The two problems were now measurable: tool results bloating within a session, and MEMORY.md bloating across sessions. Both were solvable, and we had numbers to evaluate solutions against.

Solution 1: Context pruning

The within-session problem is that tool outputs accumulate. The agent reads a file — that’s 8K chars of context. Runs a search — another 4K. Edits a file, sees the diff — 2K. Reads the test output — 6K. After a moderately complex task, the context is mostly tool output from earlier steps that the agent no longer needs to reference.

OpenClaw’s contextPruning feature handles this with a TTL-based approach: after a configurable time window, tool outputs beyond the most recent turn are replaced with a placeholder. The content is gone from the active context, but the agent can see that something happened.

Our configuration:

contextPruning:
  mode: cache-ttl
  ttl: 30
  minPrunableToolChars: 100
  hardClearRatio: 0

With ttl: 30, any tool result older than 30 seconds is eligible for pruning on the next turn. minPrunableToolChars: 100 prevents replacing tiny tool outputs that cost almost nothing. hardClearRatio: 0 means we never do a full wipe — we keep the most recent turn intact.

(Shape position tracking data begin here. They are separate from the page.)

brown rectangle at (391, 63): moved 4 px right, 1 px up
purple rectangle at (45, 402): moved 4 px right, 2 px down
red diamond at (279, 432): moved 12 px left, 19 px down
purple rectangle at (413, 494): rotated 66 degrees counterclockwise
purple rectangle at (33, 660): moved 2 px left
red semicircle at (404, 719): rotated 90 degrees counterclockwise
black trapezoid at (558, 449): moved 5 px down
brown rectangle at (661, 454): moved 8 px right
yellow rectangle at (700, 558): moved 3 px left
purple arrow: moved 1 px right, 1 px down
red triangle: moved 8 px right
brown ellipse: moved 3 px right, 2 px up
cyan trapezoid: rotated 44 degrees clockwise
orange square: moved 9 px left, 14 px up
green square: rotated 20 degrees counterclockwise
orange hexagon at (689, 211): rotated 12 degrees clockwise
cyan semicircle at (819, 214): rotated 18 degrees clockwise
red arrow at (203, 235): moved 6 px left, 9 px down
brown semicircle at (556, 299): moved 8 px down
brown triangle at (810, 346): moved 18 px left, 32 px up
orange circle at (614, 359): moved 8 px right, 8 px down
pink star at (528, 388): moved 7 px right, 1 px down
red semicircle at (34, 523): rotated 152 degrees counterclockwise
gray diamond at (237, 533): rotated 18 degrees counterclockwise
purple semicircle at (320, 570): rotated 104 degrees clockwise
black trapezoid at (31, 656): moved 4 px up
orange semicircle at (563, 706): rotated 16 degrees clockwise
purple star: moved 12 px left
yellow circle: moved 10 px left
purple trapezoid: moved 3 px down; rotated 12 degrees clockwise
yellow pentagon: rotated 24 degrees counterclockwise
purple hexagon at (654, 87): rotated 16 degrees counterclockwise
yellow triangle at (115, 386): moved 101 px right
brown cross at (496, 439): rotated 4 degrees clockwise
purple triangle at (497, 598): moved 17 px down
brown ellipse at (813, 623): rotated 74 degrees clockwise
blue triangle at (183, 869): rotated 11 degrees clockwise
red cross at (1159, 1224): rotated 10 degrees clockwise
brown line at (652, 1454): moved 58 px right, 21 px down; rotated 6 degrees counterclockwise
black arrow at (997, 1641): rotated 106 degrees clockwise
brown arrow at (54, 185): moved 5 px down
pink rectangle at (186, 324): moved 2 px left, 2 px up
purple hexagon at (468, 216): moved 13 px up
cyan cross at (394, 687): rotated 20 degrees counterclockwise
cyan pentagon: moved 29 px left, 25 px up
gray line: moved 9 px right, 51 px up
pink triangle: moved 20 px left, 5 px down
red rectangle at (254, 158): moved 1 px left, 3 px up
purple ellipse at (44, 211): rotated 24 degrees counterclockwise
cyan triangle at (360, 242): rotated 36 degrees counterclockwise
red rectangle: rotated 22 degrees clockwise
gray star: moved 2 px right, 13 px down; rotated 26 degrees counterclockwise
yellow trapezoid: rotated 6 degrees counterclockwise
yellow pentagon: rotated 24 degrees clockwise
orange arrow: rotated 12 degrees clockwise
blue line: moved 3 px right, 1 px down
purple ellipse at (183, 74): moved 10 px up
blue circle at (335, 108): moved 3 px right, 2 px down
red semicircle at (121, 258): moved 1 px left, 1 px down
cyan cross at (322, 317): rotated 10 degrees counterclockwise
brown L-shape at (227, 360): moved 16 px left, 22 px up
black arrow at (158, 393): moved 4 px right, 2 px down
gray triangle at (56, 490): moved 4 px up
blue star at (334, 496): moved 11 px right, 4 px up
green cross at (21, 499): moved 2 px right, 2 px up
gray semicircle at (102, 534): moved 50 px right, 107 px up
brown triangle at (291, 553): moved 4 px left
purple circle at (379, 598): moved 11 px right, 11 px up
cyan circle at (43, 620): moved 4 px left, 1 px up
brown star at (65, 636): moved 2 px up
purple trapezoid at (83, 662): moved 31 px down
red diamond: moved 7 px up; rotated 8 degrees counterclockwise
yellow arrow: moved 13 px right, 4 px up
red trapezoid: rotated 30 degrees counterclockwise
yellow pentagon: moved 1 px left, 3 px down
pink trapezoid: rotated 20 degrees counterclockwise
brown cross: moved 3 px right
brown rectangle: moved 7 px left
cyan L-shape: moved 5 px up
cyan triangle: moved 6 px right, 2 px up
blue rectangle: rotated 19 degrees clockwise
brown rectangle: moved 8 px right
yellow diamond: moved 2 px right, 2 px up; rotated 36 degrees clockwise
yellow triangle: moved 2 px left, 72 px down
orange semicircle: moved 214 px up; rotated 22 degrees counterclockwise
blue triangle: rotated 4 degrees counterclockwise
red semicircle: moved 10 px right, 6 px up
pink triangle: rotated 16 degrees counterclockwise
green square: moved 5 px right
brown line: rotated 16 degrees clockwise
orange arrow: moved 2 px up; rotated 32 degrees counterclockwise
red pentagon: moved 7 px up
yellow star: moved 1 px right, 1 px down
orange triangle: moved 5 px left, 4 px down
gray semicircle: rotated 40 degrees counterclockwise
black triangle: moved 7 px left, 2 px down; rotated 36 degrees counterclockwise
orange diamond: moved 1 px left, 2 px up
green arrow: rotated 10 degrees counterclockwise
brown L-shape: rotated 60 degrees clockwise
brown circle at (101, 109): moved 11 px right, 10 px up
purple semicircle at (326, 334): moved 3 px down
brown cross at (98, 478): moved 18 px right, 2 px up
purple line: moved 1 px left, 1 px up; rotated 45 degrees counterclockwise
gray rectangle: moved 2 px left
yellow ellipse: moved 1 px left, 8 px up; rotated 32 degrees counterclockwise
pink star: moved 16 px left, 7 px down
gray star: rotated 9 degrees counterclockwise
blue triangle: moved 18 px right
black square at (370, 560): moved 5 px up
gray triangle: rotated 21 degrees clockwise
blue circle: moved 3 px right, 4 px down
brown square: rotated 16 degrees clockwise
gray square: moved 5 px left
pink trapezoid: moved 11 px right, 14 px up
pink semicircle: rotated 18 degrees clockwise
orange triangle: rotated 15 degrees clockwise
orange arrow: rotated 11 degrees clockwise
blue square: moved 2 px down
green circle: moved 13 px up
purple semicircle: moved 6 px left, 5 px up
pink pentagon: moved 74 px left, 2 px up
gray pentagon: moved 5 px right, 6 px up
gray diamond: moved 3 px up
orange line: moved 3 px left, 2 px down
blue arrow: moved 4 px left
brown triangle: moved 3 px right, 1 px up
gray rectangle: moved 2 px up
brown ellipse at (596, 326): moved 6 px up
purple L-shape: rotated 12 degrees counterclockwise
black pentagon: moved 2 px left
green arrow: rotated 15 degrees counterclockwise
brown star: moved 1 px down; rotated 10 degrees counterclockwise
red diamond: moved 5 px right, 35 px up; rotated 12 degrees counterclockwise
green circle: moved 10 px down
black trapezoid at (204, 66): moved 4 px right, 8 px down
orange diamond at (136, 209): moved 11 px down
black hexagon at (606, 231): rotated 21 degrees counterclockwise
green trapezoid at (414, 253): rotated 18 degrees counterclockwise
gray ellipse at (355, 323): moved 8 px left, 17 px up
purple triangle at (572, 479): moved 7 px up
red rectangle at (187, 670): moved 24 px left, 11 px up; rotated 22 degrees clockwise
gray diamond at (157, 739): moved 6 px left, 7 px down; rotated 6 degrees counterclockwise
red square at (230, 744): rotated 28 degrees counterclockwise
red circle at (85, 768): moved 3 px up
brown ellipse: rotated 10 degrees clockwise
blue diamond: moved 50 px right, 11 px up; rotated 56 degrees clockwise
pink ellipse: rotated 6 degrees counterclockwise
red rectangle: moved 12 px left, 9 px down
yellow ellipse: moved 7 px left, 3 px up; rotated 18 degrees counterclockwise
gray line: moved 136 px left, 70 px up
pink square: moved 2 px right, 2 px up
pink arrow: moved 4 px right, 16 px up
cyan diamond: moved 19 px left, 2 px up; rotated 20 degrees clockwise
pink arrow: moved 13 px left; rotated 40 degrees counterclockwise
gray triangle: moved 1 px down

The effect is that the agent operates with a sliding window of recent tool context rather than the full accumulated history. For tasks involving repeated file reads or search-iterate loops, this is the difference between hitting context limits at step 8 and finishing the task.

One concern we had: would pruning break the agent’s ability to reference earlier work? In practice, no. For most tasks, the agent either needs the output of the most recent tool call, or it needs a general fact that should be in memory rather than in an ephemeral tool result. If the agent needs to re-read a file it already processed, that’s usually a sign the fact should have been written to memory, not cached in context.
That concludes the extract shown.